In tier 2 you’ll continue to set goals and learn more life skills. You’ll keep growing in your recovery program and further your spiritual life.

Tier 3

You’ll have more freedom and more responsibilities

You’ll continue working through a 12-step program with your sponsor; they are one of the biggest components of your support group outside of the house. You’ll begin the process of learning how to budget and how to build a resume or apply for school if that’s what you want to pursue. You will also have accountability through random drug and alcohol screening in this tier.

In tier 3, you will continue to receive random alcohol and drug testing. 12-Step meeting attendance is mandatory as is your weekly one-on-one appointments with staff. At this point in your recovery, you are employed full time or are enrolled in school to further your education.

Once in tier 3, you’re now a role model and mentor to new and incoming roommates. Tier 3 also helps you learn how to balance work, recovery, and life and to set a schedule for all of your responsibilities to be met.

Tier 4

You are actively leading your life through a 12-Step Program and are an Essential Part in the House

Working through a 12-step program helps you maintain sobriety. After experiencing the beauty of recovery, we suggest that you help the next housemate coming in like others will help you. We understand it can be scary when getting acclimated to the life you’re now living.

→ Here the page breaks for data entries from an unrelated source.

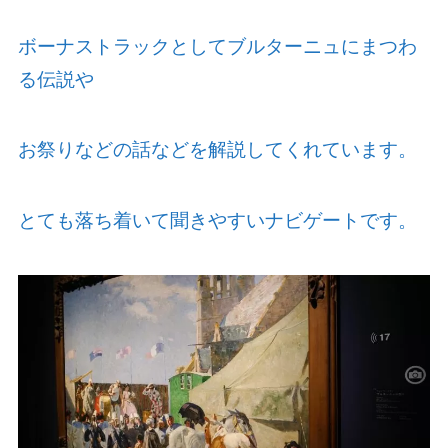
ボーナストラックとしてブルターニュにまつわ
る伝説や
お祭りなどの話などを解説してくれています。
とても落ち着いて聞きやすいナビゲートです。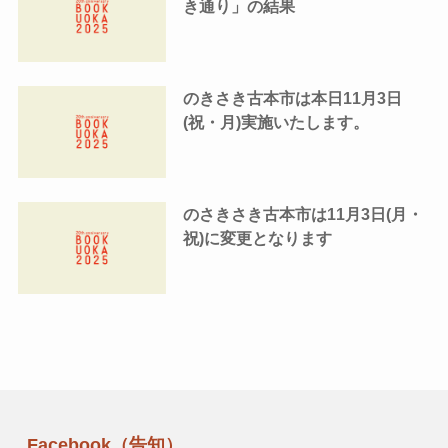
き通り」の結果
のきさき古本市は本日11月3日
(祝・月)実施いたします。
のさきさき古本市は11月3日(月・
祝)に変更となります
Facebook（告知）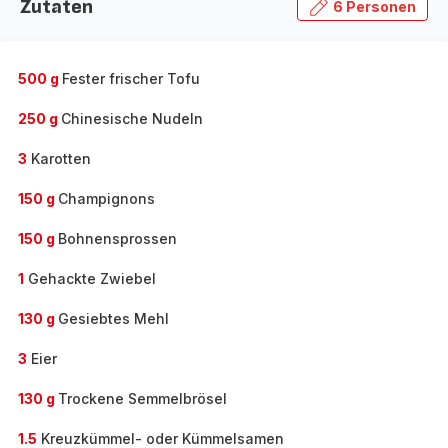
Zutaten
6 Personen
500 g
Fester frischer Tofu
250 g
Chinesische Nudeln
3
Karotten
150 g
Champignons
150 g
Bohnensprossen
1
Gehackte Zwiebel
130 g
Gesiebtes Mehl
3
Eier
130 g
Trockene Semmelbrösel
1.5
Kreuzkümmel- oder Kümmelsamen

You’ll serve as a mentor to new roommates in the homes. Outside of the houses, you should be sponsoring others in the program and helping them start their life in sobriety. Sponsorship and helping others gives you another support group in your journey.

Through living in the house and attending your meetings with staff, you can independently budget with a financial consultant. The independence you’ve gained and the expectations you are held to empower you. They enable you to be able to live a life outside of the comfort of the sober living home.

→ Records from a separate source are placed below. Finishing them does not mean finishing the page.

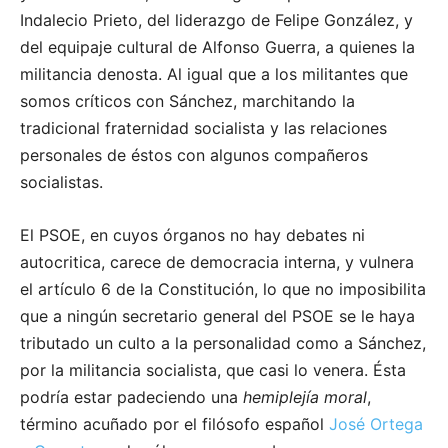
Indalecio Prieto, del liderazgo de Felipe González, y
del equipaje cultural de Alfonso Guerra, a quienes la
militancia denosta. Al igual que a los militantes que
somos críticos con Sánchez, marchitando la
tradicional fraternidad socialista y las relaciones
personales de éstos con algunos compañeros
socialistas.
El PSOE, en cuyos órganos no hay debates ni
autocritica, carece de democracia interna, y vulnera
el artículo 6 de la Constitución, lo que no imposibilita
que a ningún secretario general del PSOE se le haya
tributado un culto a la personalidad como a Sánchez,
por la militancia socialista, que casi lo venera. Ésta
podría estar padeciendo una
hemiplejía moral
,
término acuñado por el filósofo español
José Ortega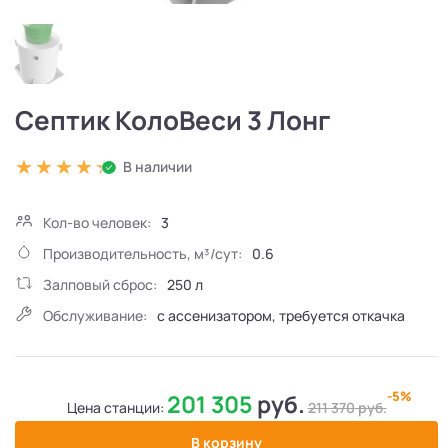
Септик КолоВеси 3 Лонг
В наличии
Кол-во человек:
3
Производительность, м³/сут:
0.6
Залповый сброс:
250 л
Обслуживание:
с ассенизатором, требуется откачка
-5%
201 305
руб.
Цена станции:
211 370
руб.
В корзину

After a solid plan is formulated between you, the staff and your sober supports, you will leave the sober house. We will help you establish a realistic plan and implement it. We will be there for you each step of the way. The sense of community, a life of sobriety and all of the skills you have learned here will follow you for the rest of your life.

12-Step Recovery Program

12 Steps of Alcoholics Anonymous / Narcotics Anonymous

Step 1

We admitted we were powerless over alcohol/our addiction and that our lives had become unmanageable.

Step 2

Came to believe that a Power greater than ourselves could restore us to sanity.

Step 3

Made a decision to turn our will and our lives over to the care of God as we understood Him.

Step 4

Made a searching and fearless moral inventory of ourselves.

Step 5

Admitted to God, to ourselves, and to another human being the exact nature of our wrongs.

Step 6

Were entirely ready to have God remove all these defects of character.

Step 7

Humbly asked Him to remove our shortcomings.

Step 8

Made a list of all persons we had harmed, and became willing to make amends to them all.

Step 9

Made direct amends to such people wherever possible, except when to do so would injure them or others.

Step 10

Continued to take personal inventory and when we were wrong promptly admitted it.

Step 11

Sought through prayer and meditation to improve our conscious contact with God, as we understood Him, praying only for knowledge of His will for us and the power to carry that out.

Step 12

Having had a spiritual awakening as the result of these Steps, we tried to carry this message to anyone suffering from addiction, and to practice these principles in all our affairs.